Use this route to call Bedrock Imported Models that follow the llama Invoke Request / Response spec

SDK
Proxy

from litellm import completion
import os

response = completion(
    model="bedrock/llama/arn:aws:bedrock:us-east-1:086734376398:imported-model/r4c4kewx2s0n",  # bedrock/llama/{your-model-arn}
    messages=[{"role": "user", "content": "Tell me a joke"}],
)

1. Add to config

model_list:
    - model_name: DeepSeek-R1-Distill-Llama-70B
      litellm_params:
        model: bedrock/llama/arn:aws:bedrock:us-east-1:086734376398:imported-model/r4c4kewx2s0n

2. Start proxy

litellm --config /path/to/config.yaml

# RUNNING at http://0.0.0.0:4000

3. Test it!

curl --location 'http://0.0.0.0:4000/chat/completions' \
      --header 'Authorization: Bearer sk-1234' \
      --header 'Content-Type: application/json' \
      --data '{
            "model": "DeepSeek-R1-Distill-Llama-70B", # 👈 the 'model_name' in config
            "messages": [
                {
                "role": "user",
                "content": "what llm are you"
                }
            ],
        }'

Qwen3 Imported Models

Property	Details
Provider Route	`bedrock/qwen3/{model_arn}`
Provider Documentation	Bedrock Imported Models, Qwen3 Models

SDK
Proxy

from litellm import completion
import os

response = completion(
    model="bedrock/qwen3/arn:aws:bedrock:us-east-1:086734376398:imported-model/your-qwen3-model",  # bedrock/qwen3/{your-model-arn}
    messages=[{"role": "user", "content": "Tell me a joke"}],
    max_tokens=100,
    temperature=0.7
)

1. Add to config

model_list:
    - model_name: Qwen3-32B
      litellm_params:
        model: bedrock/qwen3/arn:aws:bedrock:us-east-1:086734376398:imported-model/your-qwen3-model

2. Start proxy

litellm --config /path/to/config.yaml

# RUNNING at http://0.0.0.0:4000

3. Test it!

curl --location 'http://0.0.0.0:4000/chat/completions' \
      --header 'Authorization: Bearer sk-1234' \
      --header 'Content-Type: application/json' \
      --data '{
            "model": "Qwen3-32B", # 👈 the 'model_name' in config
            "messages": [
                {
                "role": "user",
                "content": "what llm are you"
                }
            ],
        }'

Qwen2 Imported Models

Property	Details
Provider Route	`bedrock/qwen2/{model_arn}`
Provider Documentation	Bedrock Imported Models
Note	Qwen2 and Qwen3 architectures are mostly similar.
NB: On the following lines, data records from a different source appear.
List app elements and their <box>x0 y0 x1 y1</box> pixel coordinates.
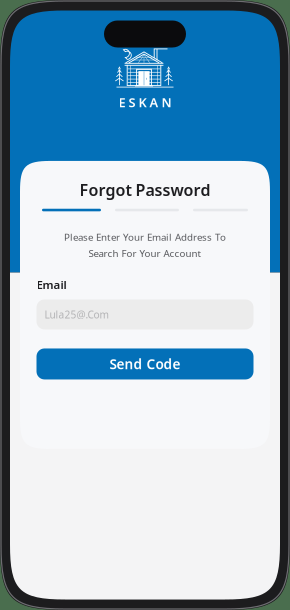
staticText: Send Code <box>110 355 180 373</box>
staticText: Search For Your Account <box>88 247 202 260</box>
staticText: Forgot Password <box>80 179 210 201</box>
staticText: E S K A N <box>118 94 172 111</box>
staticText: Please Enter Your Email Address To <box>64 230 226 244</box>
staticText: Email <box>36 277 66 292</box>
staticText: Lula25@.Com <box>44 308 108 321</box>
button[interactable]: Send Code <box>36 348 254 380</box>
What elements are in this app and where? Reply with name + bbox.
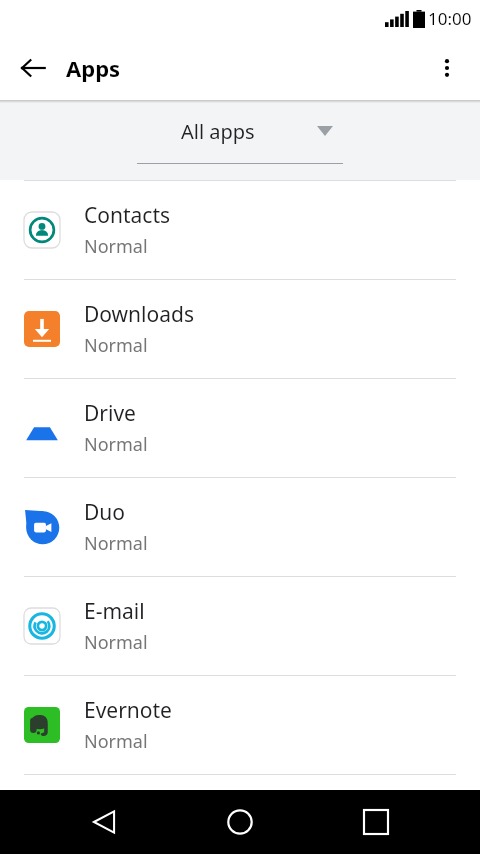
staticText: E-mail — [84, 597, 145, 626]
staticText: Downloads — [84, 300, 194, 329]
button[interactable]: Downloads — [0, 280, 480, 378]
button[interactable]: Home — [208, 790, 272, 854]
staticText: Normal — [84, 630, 148, 655]
staticText: Contacts — [84, 201, 171, 230]
button[interactable]: Duo — [0, 478, 480, 576]
button[interactable]: Recent apps — [344, 790, 408, 854]
staticText: Apps — [66, 53, 121, 83]
staticText: Normal — [84, 729, 148, 754]
staticText: Normal — [84, 234, 148, 259]
button[interactable]: Drive — [0, 379, 480, 477]
button[interactable]: Back — [10, 45, 56, 91]
staticText: Duo — [84, 498, 126, 527]
staticText: Evernote — [84, 696, 172, 725]
button[interactable]: Back — [72, 790, 136, 854]
button[interactable]: Contacts — [0, 181, 480, 279]
staticText: Normal — [84, 531, 148, 556]
staticText: Drive — [84, 399, 136, 428]
staticText: 10:00 — [428, 7, 472, 30]
button[interactable]: All apps — [137, 108, 343, 164]
staticText: All apps — [181, 118, 255, 145]
staticText: Normal — [84, 333, 148, 358]
staticText: Normal — [84, 432, 148, 457]
button[interactable]: More options — [424, 45, 470, 91]
button[interactable]: E-mail — [0, 577, 480, 675]
button[interactable]: Evernote — [0, 676, 480, 774]
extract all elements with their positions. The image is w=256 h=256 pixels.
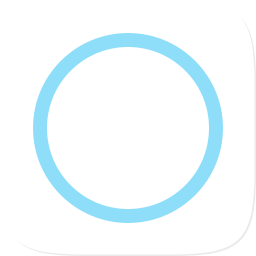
button[interactable]: Ring — [33, 33, 223, 223]
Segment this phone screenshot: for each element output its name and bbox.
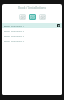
staticText: Book / Installations (18, 6, 46, 10)
staticText: Engineers 2 (11, 29, 25, 32)
button[interactable]: List view (19, 14, 26, 20)
staticText: Engineers 3 (11, 34, 25, 37)
staticText: Book (4, 29, 10, 32)
staticText: Engineers 4 (11, 39, 25, 42)
staticText: Book (4, 24, 10, 27)
staticText: Book (4, 39, 10, 42)
staticText: Engineers 1 (11, 24, 25, 27)
button[interactable]: Book (2, 28, 62, 33)
button[interactable]: Row options (57, 24, 60, 27)
button[interactable]: Book (2, 33, 62, 38)
staticText: Book (4, 34, 10, 37)
button[interactable]: Map view (39, 14, 46, 20)
button[interactable]: Book (2, 38, 62, 43)
button[interactable]: Book (2, 23, 62, 28)
button[interactable]: Grid view (29, 14, 36, 20)
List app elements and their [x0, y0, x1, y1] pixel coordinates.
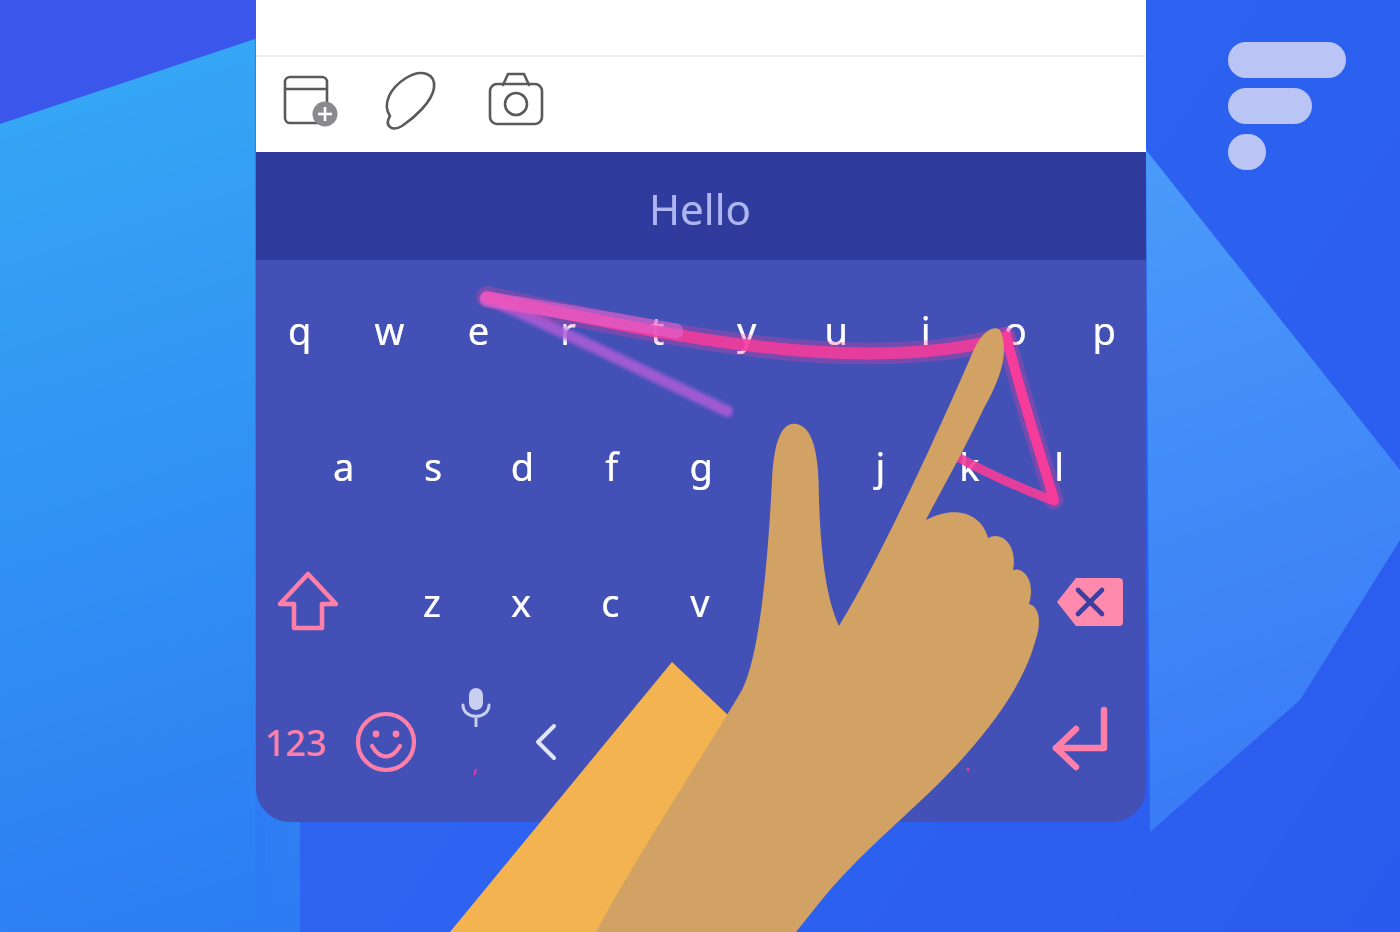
button[interactable]: Swipe keyboard [0, 0, 1400, 932]
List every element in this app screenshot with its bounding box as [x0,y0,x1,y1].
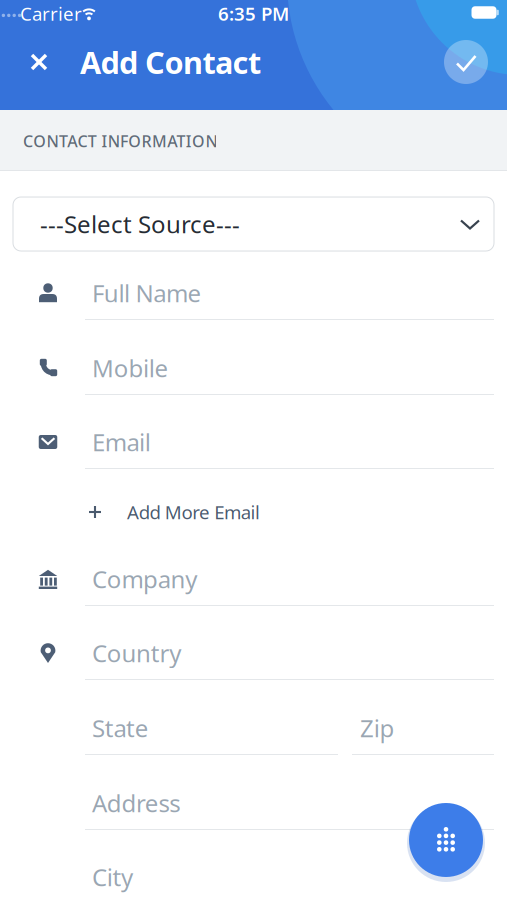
staticText: Carrier [20,1,82,26]
button[interactable]: Mobile [0,343,507,418]
staticText: Email [92,426,151,458]
staticText: City [92,861,133,893]
staticText: CONTACT INFORMATION [23,130,217,152]
button[interactable]: Close [24,47,54,77]
button[interactable]: Company [0,554,507,629]
button[interactable]: Full Name [0,268,507,343]
staticText: Mobile [92,352,168,384]
staticText: State [92,712,149,744]
staticText: Company [92,563,197,595]
staticText: Add Contact [80,42,261,82]
staticText: Full Name [92,277,202,309]
staticText: Zip [360,712,394,744]
button[interactable]: Email [0,417,507,492]
staticText: Add More Email [127,500,260,524]
staticText: ---Select Source--- [40,208,240,240]
button[interactable]: State [0,703,507,778]
button[interactable]: ---Select Source--- [13,197,494,251]
staticText: 6:35 PM [218,1,289,26]
button[interactable]: City [0,854,507,900]
button[interactable]: Address [0,778,507,853]
button[interactable]: Country [0,628,507,703]
button[interactable]: Dial pad [409,803,483,877]
staticText: Country [92,637,181,669]
button[interactable]: Save [444,40,488,84]
button[interactable]: Add More Email [0,492,507,532]
staticText: Address [92,787,180,819]
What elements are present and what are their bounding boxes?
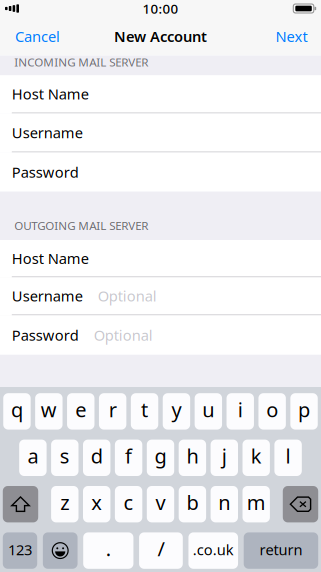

The main difference is in the response format: Qwen2 uses "text" field while Qwen3 uses "generation" field.

SDK
Proxy

from litellm import completion
import os

response = completion(
    model="bedrock/qwen2/arn:aws:bedrock:us-east-1:086734376398:imported-model/your-qwen2-model",  # bedrock/qwen2/{your-model-arn}
    messages=[{"role": "user", "content": "Tell me a joke"}],
    max_tokens=100,
    temperature=0.7
)

1. Add to config

model_list:
    - model_name: Qwen2-72B
      litellm_params:
        model: bedrock/qwen2/arn:aws:bedrock:us-east-1:086734376398:imported-model/your-qwen2-model

2. Start proxy

litellm --config /path/to/config.yaml

# RUNNING at http://0.0.0.0:4000

3. Test it!

curl --location 'http://0.0.0.0:4000/chat/completions' \
      --header 'Authorization: Bearer sk-1234' \
      --header 'Content-Type: application/json' \
      --data '{
            "model": "Qwen2-72B", # 👈 the 'model_name' in config
            "messages": [
                {
                "role": "user",
                "content": "what llm are you"
                }
            ],
        }'

OpenAI-Compatible Imported Models (Qwen 2.5 VL, etc.)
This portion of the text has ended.